▸ **TASK INSTRUCTIONS**:
Would you please output all the records exactly as given? Pictures should not appear in the copy.

▸ **EXERCISE DATA**:
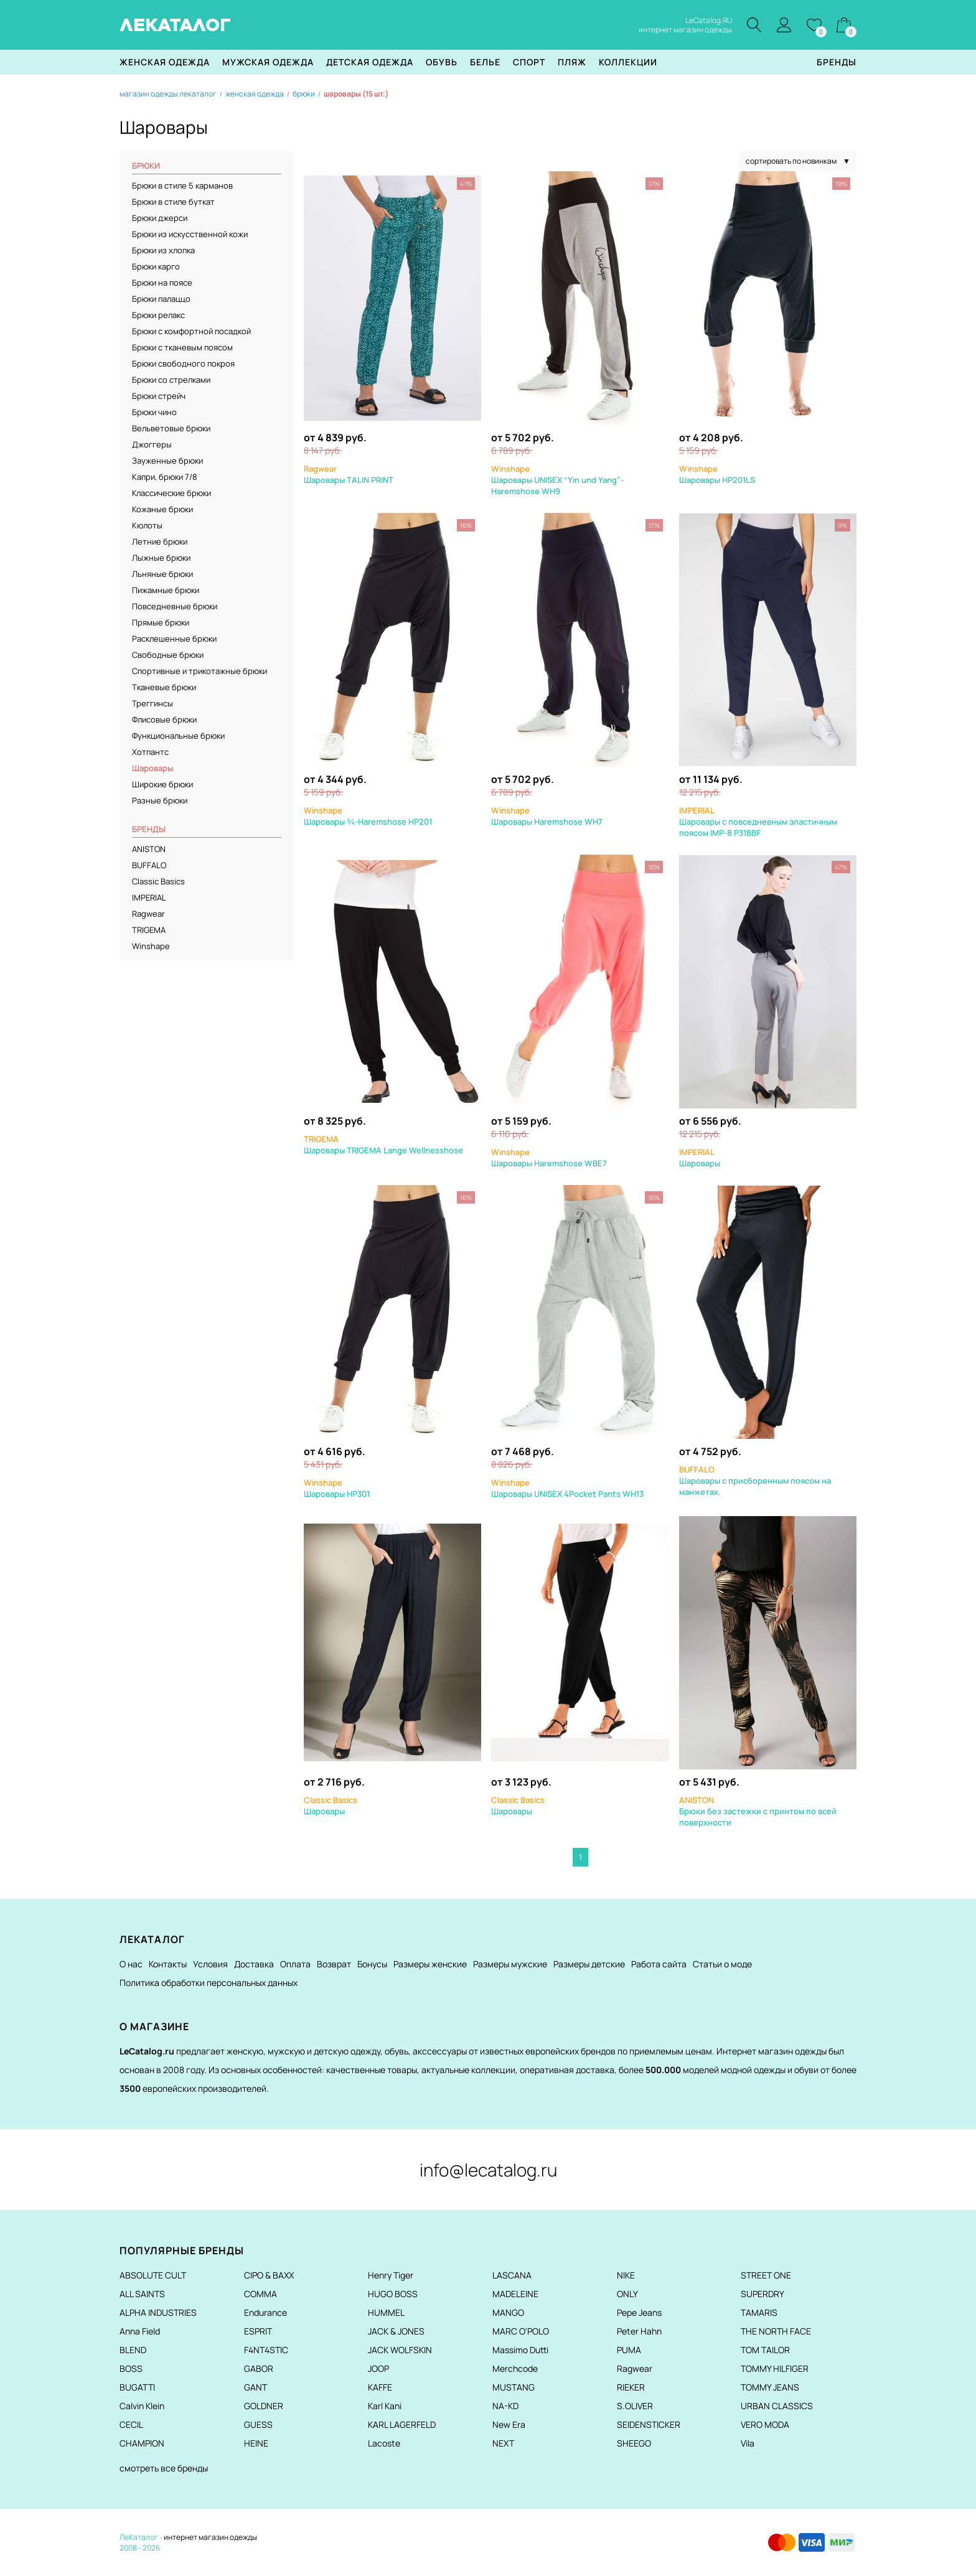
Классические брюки (171, 493)
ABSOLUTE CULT (153, 2275)
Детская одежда (369, 62)
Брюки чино (154, 412)
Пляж (572, 62)
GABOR (258, 2368)
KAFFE (380, 2387)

▸ **EXERCISE ANSWER**:
Классические брюки (171, 493)
ABSOLUTE CULT (153, 2275)
Детская одежда (369, 62)
Брюки чино (154, 412)
Пляж (572, 62)
GABOR (258, 2368)
KAFFE (380, 2387)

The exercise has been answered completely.